1/10/14

AMIRI BARAKA, REST IN PERPETUAL POWER by Conor Tomas Reed




Yesterday, in the center of the Studio Museum exhibition on Afrofuturism ("The Shadows Took Shape"), my friend Maryam told me that Amiri Baraka had passed on. This seemed like a perfect place to hear such profound news. Amiri--poet, playwright, essayist, fiction writer, revolutionary, diasporatician--consistently nurtured our link to generations past and ahead through a vast web of creative intersections in his writing and actions.

Amiri's 1958 story “Suppose Sorrow Was a Time Machine” envisioned his own family's history as an emotional time-loop knotted by racial violence. His 1963 work Blues People re-positioned Africana music in the U.S. as a technology of cultural evolution and secret resistance. In 1965, upon hearing of Malcolm X’s assassination, Bakara left Greenwich Village for a new life in Harlem, and then moved to Newark in 1966 to join a long collective process of organizing the entire city through the Spirit House and beyond. His 1968 poetry anthology Black Fire!, co-edited with Larry Neal, and Cricket collaborations with leading jazz musicians, wielded public art as both a weapon and a salve. Always unassimilable, Amiri held respected positions as urban intellectual, college educator, and poet laureate of New Jersey, while also being feared by the FBI, police, and neoliberal cultural gatekeepers. His transformations as a Beat, Pan-Africanist, revolutionary Marxist-Leninist, and Movement Elder crafted a long memory of myriad vantage points to encourage radical struggle through community arts, while critiquing willful acts of cultural amnesia (see http://www.poetryfoundation.org/poetrymagazine/article/245846).

I first saw Amiri speak in 2012 as a eulogist for the funeral of Louis Reyes Rivera, an Afro-Puerto Rican poet and member of the long CUNY movement for Open Admissions and Third World Studies. Amiri spoke with jubilant praise about Rivera’s legacy, and welcomed us to celebrate that moment of passage among family, community, and jazz music that vibrated the church walls. It felt more like a birthday than a day of mourning.

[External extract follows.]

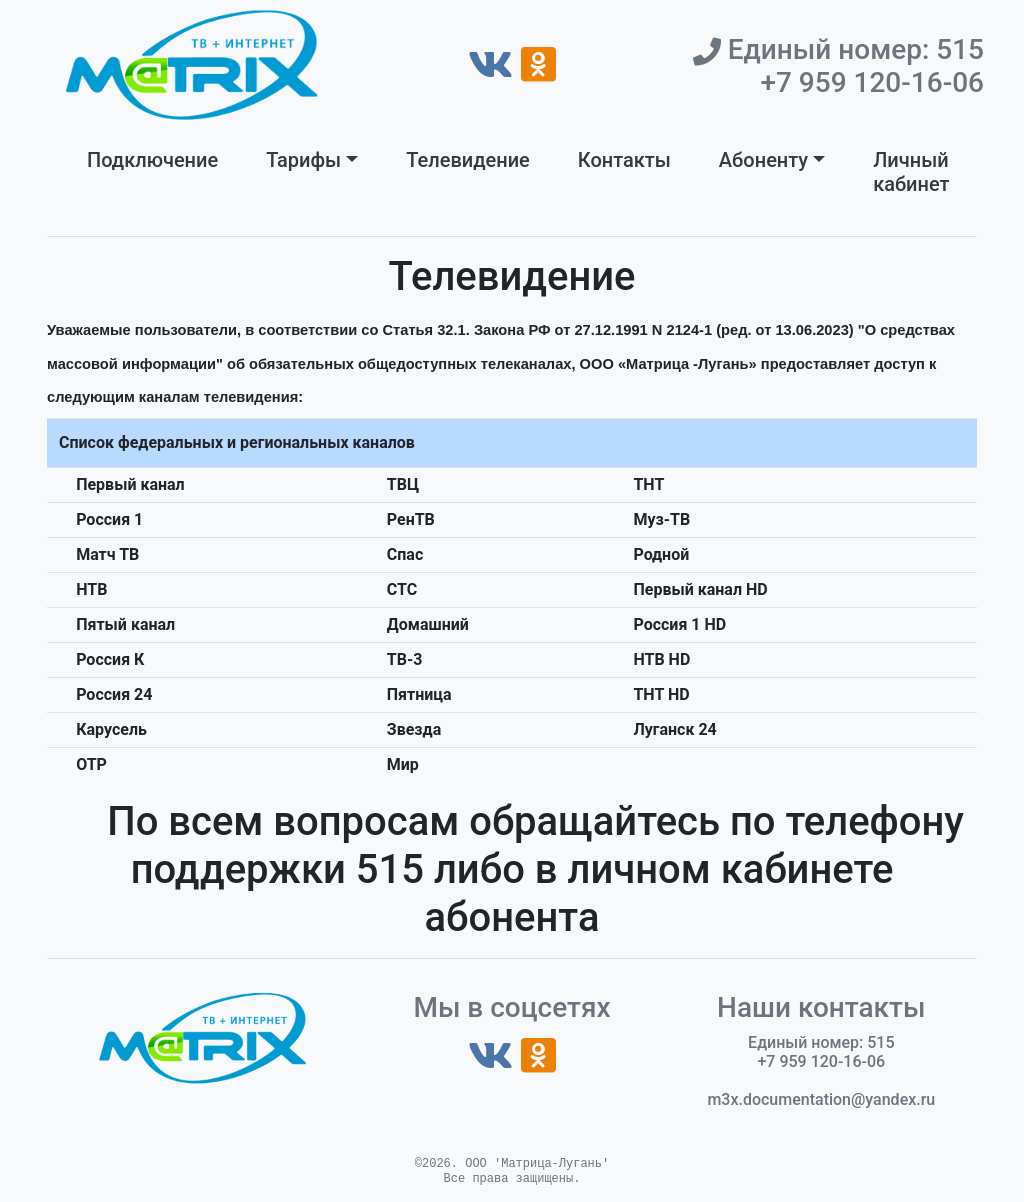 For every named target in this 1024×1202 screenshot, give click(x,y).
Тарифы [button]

In mid-2013, I finally met Amiri at a CUNY Graduate Center event celebrating his friend the poet Ed Dorn. Amiri was stooped, lean, and measured, a compact man who seemed his age… until he took the podium. His loud melodic voice had the room rolling with bawdy jokes, then murmuring at how he and Dorn tried to fuse poetry and historiography in a time of enforced forgetting, and then stone-silent as he described how Dorn’s time-loop kinship to white insurgent John Brown needed to be woven again by people in that room. And with a final blued note of mischievous gratitude, he stepped down and took his seat.

As ruling-class eulogies now choose to excoriate and obscure Amiri Baraka--some having been written before he even died--I urge us all to share his work widely, and listen to the reflections of those who directly encountered his fiercely inspiring, radically loving presence. Amiri Baraka, rest in perpetual power.